> **Your task**: Could you give the number of lines in the entries below that contain the word "precum"? Only the number is wanted.

> **Records provided**:

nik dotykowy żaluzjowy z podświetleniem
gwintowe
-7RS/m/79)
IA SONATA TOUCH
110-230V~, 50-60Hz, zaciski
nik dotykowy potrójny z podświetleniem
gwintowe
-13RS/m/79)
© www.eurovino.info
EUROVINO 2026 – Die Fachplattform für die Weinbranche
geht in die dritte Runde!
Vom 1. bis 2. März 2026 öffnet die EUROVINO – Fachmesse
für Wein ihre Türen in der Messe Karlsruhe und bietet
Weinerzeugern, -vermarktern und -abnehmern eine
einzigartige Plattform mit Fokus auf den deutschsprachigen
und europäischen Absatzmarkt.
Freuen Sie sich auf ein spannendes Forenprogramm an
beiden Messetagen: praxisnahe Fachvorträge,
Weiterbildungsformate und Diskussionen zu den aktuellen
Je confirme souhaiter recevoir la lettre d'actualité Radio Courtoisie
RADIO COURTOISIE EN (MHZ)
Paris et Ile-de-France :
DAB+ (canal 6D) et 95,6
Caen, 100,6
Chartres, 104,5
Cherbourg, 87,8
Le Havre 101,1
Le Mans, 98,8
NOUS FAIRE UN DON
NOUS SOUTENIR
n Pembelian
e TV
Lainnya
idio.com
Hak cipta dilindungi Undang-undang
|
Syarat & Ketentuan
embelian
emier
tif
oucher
...
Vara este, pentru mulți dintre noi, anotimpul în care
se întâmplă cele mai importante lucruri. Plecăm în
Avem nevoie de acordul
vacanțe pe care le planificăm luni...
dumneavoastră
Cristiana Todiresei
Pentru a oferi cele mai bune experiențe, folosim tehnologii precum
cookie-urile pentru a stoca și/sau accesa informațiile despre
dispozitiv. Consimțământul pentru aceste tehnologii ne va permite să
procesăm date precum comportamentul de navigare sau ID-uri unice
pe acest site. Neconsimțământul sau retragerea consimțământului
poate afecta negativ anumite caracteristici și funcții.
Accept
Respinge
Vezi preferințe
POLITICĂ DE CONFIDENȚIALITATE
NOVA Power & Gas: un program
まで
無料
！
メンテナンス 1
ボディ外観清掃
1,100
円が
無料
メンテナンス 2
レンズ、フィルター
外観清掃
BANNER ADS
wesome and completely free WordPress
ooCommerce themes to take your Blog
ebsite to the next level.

> **Written response**: 2